Persönlichkeitsentwicklung

"Ich bin gereift, ich hab' mich entwickelt. Der Glaube an mich selbst ist größer geworden. Ich kann ganz anders mit Rückschlägen umgehen. Und der Leistungssport hat mir da geholfen, nicht irgendwie in der Pubertät meine Amputation vielleicht als Grund für negative Dinge, die man im Leben dann macht, zu nehmen und damit auch durchzukommen. Deswegen war der Leistungssport zum richtigen Zeitpunkt da, um aus mir die Person zu machen, die ich bin. Und dafür bin ich dankbar."

In zwei Wochen geht er in seine letzten Wettkämpfe bei der Paraleichtathletik-Europameisterschaft.

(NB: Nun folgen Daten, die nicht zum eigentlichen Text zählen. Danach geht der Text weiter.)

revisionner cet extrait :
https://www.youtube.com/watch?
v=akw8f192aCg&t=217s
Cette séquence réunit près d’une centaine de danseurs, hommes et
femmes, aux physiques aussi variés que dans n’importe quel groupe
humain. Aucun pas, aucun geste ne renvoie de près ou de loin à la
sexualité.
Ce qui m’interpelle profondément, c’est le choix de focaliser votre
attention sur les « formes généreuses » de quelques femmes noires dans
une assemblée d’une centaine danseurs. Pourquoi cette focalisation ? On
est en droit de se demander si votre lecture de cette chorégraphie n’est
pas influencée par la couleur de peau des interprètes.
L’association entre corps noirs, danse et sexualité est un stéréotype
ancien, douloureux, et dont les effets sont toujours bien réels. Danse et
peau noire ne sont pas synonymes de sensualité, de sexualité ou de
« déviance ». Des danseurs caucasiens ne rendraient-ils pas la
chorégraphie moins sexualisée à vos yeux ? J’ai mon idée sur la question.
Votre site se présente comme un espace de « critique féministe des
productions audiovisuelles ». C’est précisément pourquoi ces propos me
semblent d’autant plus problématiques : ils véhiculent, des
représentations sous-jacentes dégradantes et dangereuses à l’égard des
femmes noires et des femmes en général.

Die Bilder im Kopf dazu, mit denen viele Athleten im mentalen Bereich arbeiten, hat Heinrich Popow schon tief verinnerlicht.

"Ja, mein Bild ist so: Nach Berlin zu gehen, in Topform zu sein und aufs höchste Treppchen zu gehen. Das ist ein ganz einfaches Bild. Es ist, einen Wettkampf zu machen. Es gibt ja Athleten, die kommen dann über den Wettkampf, aber ich will den einen Sprung erwischen. In Rio hab ich's auch mit dem ersten Versuch gemacht und in Berlin werde ich's auch mit dem ersten versuchen."

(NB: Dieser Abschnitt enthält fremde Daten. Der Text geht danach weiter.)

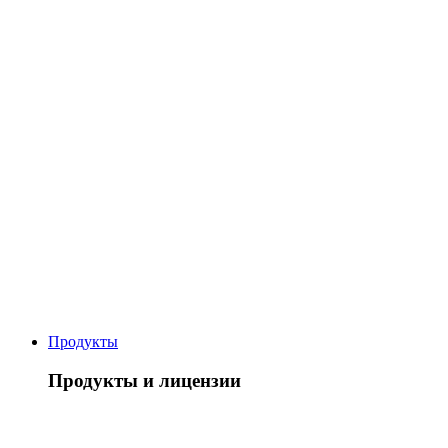
Продукты
Продукты и лицензии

Dem Nachwuchs den Weg geebnet

Seine sportlichen Nachfolger stehen schon längst in den Startblöcken und gehen in Berlin ebenso auf Titeljagd wie der Altmeister selbst: Leon Schäfer, Felix Streng oder Johannes Floors, 23, Staffel-Gold- Gewinner über viermal 100 m bei den Paralympics und Weltmeister.

"Wir sind da auch in Deutschland in 'ne Struktur reingekommen, die ja unter anderem durch Heinrich aufgebaut wurde. Durch 'nen Förderungspool, der auch schon da war. Die haben richtig super Vorarbeit geleistet und da bin ich sehr, sehr dankbar für, dass für uns der Einstieg in den Leistungssport, in die Para-Leichtathletik nochmal einfacher war und wir hier noch mehr Unterstützung und Anerkennung gefunden haben."

Wenn über dem Berliner Jahn-Sportpark, der Europameisterschaft und der aktiven Laufbahn von Heinrich Popow die Sonne untergeht, wird sie in Japan aufgehen. Denn der gelernte Orthopädie- Techniker wird unter anderem die Leichtathleten der Gastgeber der nächsten Paralympischen Spiele in Tokio beraten.